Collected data
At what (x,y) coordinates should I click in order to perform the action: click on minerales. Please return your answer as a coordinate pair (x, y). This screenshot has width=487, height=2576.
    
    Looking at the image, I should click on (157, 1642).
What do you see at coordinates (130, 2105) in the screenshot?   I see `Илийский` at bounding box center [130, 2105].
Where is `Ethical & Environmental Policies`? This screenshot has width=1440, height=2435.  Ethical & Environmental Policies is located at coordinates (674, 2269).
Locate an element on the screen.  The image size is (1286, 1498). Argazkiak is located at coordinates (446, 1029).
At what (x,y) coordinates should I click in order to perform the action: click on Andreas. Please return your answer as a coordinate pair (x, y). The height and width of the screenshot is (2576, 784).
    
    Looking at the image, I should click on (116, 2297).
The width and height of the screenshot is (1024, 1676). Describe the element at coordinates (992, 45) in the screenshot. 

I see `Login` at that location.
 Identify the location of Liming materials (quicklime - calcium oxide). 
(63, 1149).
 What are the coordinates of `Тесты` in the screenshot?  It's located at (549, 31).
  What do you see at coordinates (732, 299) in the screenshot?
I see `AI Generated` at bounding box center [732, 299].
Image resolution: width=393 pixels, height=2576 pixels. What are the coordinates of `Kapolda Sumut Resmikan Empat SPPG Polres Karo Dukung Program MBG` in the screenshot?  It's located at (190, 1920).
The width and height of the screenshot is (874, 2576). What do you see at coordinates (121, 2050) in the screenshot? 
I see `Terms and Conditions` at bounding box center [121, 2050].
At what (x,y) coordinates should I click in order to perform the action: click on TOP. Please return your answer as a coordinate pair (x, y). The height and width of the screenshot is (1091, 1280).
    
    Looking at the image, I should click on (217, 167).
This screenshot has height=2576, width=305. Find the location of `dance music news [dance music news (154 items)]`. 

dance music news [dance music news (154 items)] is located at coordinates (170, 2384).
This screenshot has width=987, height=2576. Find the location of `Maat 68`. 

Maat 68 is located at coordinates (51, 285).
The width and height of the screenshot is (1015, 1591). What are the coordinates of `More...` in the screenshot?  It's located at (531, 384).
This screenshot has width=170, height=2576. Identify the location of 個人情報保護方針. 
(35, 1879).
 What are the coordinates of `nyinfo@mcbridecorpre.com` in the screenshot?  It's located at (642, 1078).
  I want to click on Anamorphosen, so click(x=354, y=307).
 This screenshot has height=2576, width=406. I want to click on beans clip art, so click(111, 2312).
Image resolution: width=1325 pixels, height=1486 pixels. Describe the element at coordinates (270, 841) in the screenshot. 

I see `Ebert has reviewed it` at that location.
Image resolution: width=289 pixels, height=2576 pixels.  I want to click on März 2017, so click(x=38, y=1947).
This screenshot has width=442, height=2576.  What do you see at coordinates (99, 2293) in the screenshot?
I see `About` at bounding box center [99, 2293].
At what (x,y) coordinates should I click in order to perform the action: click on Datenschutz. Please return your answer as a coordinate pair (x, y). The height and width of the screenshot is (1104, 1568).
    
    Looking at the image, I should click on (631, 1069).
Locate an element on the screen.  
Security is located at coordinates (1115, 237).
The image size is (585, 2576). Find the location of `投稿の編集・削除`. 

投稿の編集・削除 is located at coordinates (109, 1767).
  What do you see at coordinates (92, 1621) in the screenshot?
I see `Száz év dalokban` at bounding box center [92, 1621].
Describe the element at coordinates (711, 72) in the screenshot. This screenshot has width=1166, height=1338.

WORK INSTRUCTION
The only acceptable answer is the full set of entries, repeated exactly.

EXPECTED ANSWER
At what (x,y) coordinates should I click in order to perform the action: click on minerales. Please return your answer as a coordinate pair (x, y). This screenshot has width=487, height=2576.
    
    Looking at the image, I should click on (157, 1642).
What do you see at coordinates (130, 2105) in the screenshot?   I see `Илийский` at bounding box center [130, 2105].
Where is `Ethical & Environmental Policies`? This screenshot has width=1440, height=2435.  Ethical & Environmental Policies is located at coordinates (674, 2269).
Locate an element on the screen.  The image size is (1286, 1498). Argazkiak is located at coordinates (446, 1029).
At what (x,y) coordinates should I click in order to perform the action: click on Andreas. Please return your answer as a coordinate pair (x, y). The height and width of the screenshot is (2576, 784).
    
    Looking at the image, I should click on (116, 2297).
The width and height of the screenshot is (1024, 1676). Describe the element at coordinates (992, 45) in the screenshot. 

I see `Login` at that location.
 Identify the location of Liming materials (quicklime - calcium oxide). 
(63, 1149).
 What are the coordinates of `Тесты` in the screenshot?  It's located at (549, 31).
  What do you see at coordinates (732, 299) in the screenshot?
I see `AI Generated` at bounding box center [732, 299].
Image resolution: width=393 pixels, height=2576 pixels. What are the coordinates of `Kapolda Sumut Resmikan Empat SPPG Polres Karo Dukung Program MBG` in the screenshot?  It's located at (190, 1920).
The width and height of the screenshot is (874, 2576). What do you see at coordinates (121, 2050) in the screenshot? 
I see `Terms and Conditions` at bounding box center [121, 2050].
At what (x,y) coordinates should I click in order to perform the action: click on TOP. Please return your answer as a coordinate pair (x, y). The height and width of the screenshot is (1091, 1280).
    
    Looking at the image, I should click on (217, 167).
This screenshot has height=2576, width=305. Find the location of `dance music news [dance music news (154 items)]`. 

dance music news [dance music news (154 items)] is located at coordinates (170, 2384).
This screenshot has width=987, height=2576. Find the location of `Maat 68`. 

Maat 68 is located at coordinates (51, 285).
The width and height of the screenshot is (1015, 1591). What are the coordinates of `More...` in the screenshot?  It's located at (531, 384).
This screenshot has width=170, height=2576. Identify the location of 個人情報保護方針. 
(35, 1879).
 What are the coordinates of `nyinfo@mcbridecorpre.com` in the screenshot?  It's located at (642, 1078).
  I want to click on Anamorphosen, so click(x=354, y=307).
 This screenshot has height=2576, width=406. I want to click on beans clip art, so click(111, 2312).
Image resolution: width=1325 pixels, height=1486 pixels. Describe the element at coordinates (270, 841) in the screenshot. 

I see `Ebert has reviewed it` at that location.
Image resolution: width=289 pixels, height=2576 pixels.  I want to click on März 2017, so click(x=38, y=1947).
This screenshot has width=442, height=2576.  What do you see at coordinates (99, 2293) in the screenshot?
I see `About` at bounding box center [99, 2293].
At what (x,y) coordinates should I click in order to perform the action: click on Datenschutz. Please return your answer as a coordinate pair (x, y). The height and width of the screenshot is (1104, 1568).
    
    Looking at the image, I should click on (631, 1069).
Locate an element on the screen.  
Security is located at coordinates (1115, 237).
The image size is (585, 2576). Find the location of `投稿の編集・削除`. 

投稿の編集・削除 is located at coordinates (109, 1767).
  What do you see at coordinates (92, 1621) in the screenshot?
I see `Száz év dalokban` at bounding box center [92, 1621].
Describe the element at coordinates (711, 72) in the screenshot. This screenshot has width=1166, height=1338.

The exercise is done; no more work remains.